CCB: calcium channel blockers; CNS: Central nervous system; INR: international normalized ratio; PT: prothrombin time

The effects of opium on CV risk factors

It seems that despite a few old studies, recent articles have emphasized the adverse effect of opium on cardiovascular risk factors. In the following sections, we will review the studies that explored the effect of opium consumption on cardiovascular risk factors such as hypertension, etc.

Blood pressure and hypertension

There are misconceptions in the general population or even among some medical professionals, that opium could have favorable impacts on lowering blood pressure in hypertension while many experts may disagree. Opium use had no significant ameliorative effect on hypertension in either occasional or dependent users (9).

Similarly, several other studies failed to find a correlation between opium consumption and hypertension prevention (2326). However, not all of these studies were consistent. A cohort study of 9,264 adults showed a lower prevalence of hypertension in opium users as compared to their counterparts, probably because of the younger age of opium users in that study population (27). In the contrary, in a cohort study on 5,332 participants, high systolic and diastolic blood pressures were more prevalent in opium users than in others (3). A case-control study reported the rate of hypertension to be significantly higher in addict patients with ischemic stroke than controls (28).

Endogenous opioid systems and opioid receptor agonists are purported to modulate the arterial pressure to some extent. Stimulation of peripheral opioid receptors may reduce arterial hypertension, especially in those with pronounced sympathetic hyperactivity or stress-based high blood pressure (29). Morphine administration could decrease systolic and diastolic blood pressures, however, in several other cases, morphine exposure enhanced hypertension through its effects on brain noradrenergic mechanisms or central opiate receptors (3032). The dosage and duration of drug abuse seem to be critical factors here. Generally, short term and low dose exposure to opium lower blood pressure, whereas long-term dependence leads to hypertension. The former effect is attributed to vasodilation and opium's effect on reducing sympathetic tone. Opium-induced high blood pressure might be secondary to its long-term deleterious impact on the structure and function of body organs, particularly in the cardiovascular system, including microvascular coronary dysfunction, elevated plasma levels of homocysteine and fibrinogen, atheroma formation and related vascular stenosis (7, 11, 12). In general, data on opium-induced blood pressure alterations suffer from inadequacy and inconsistency, and further studies are warranted to shed some light on this issue.

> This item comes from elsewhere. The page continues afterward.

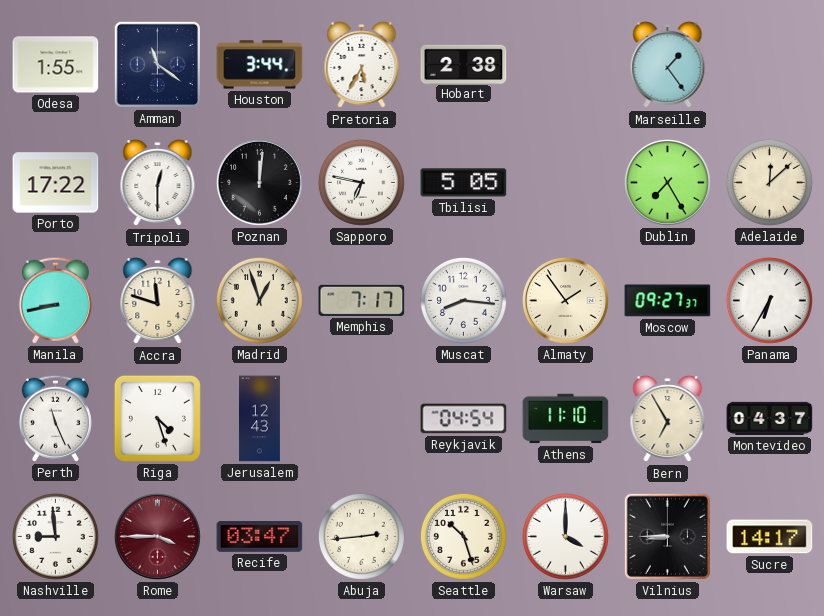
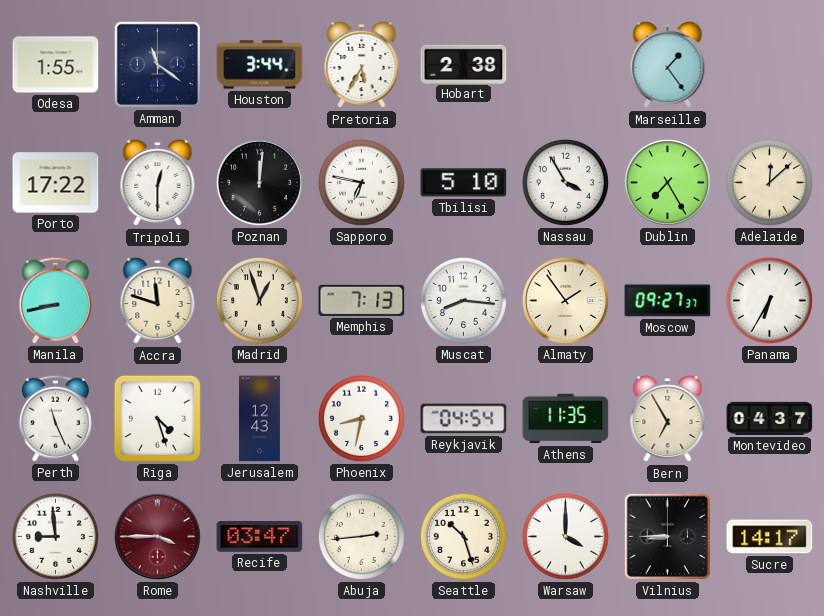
Tbilisi: 5:05 -> 5:10
Nassau: none -> 3:55
Memphis: 7:17 -> 7:13
Phoenix: none -> 8:32
Athens: 11:10 -> 11:35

Effects on coronary disease and myocardial infarction

Opium users have shown to have a higher susceptibility to coronary artery disease compared to non-users with a dose-response relationship reported between these two (9, 33). Chronic opium consumers have an overall increase in their ECG abnormalities. The ECG abnormalities are more frequently observed in male opiate consumers than in females. QTc prolongation (13%), R and/or S wave abnormalities (11%), and poor R progression (10%) were the most reported ECG changes (34). Niaki et al. showed that opium consumption was a significant risk factor of MI with an adjusted odds ratio of 26.3. However, they did not find any association between opium abuse and extent of MI (35). In patients admitted with the diagnosis of MI the prevalence of opium addiction was 19%, while it was 2.8% in general population (36). Sadeghian et al. presented the opium abuse as a major risk factor for ischemic heart disease (8). In a study, they introduced diabetes mellitus in women and opium abuse in men as two major risk factors of CAD in Iran (37).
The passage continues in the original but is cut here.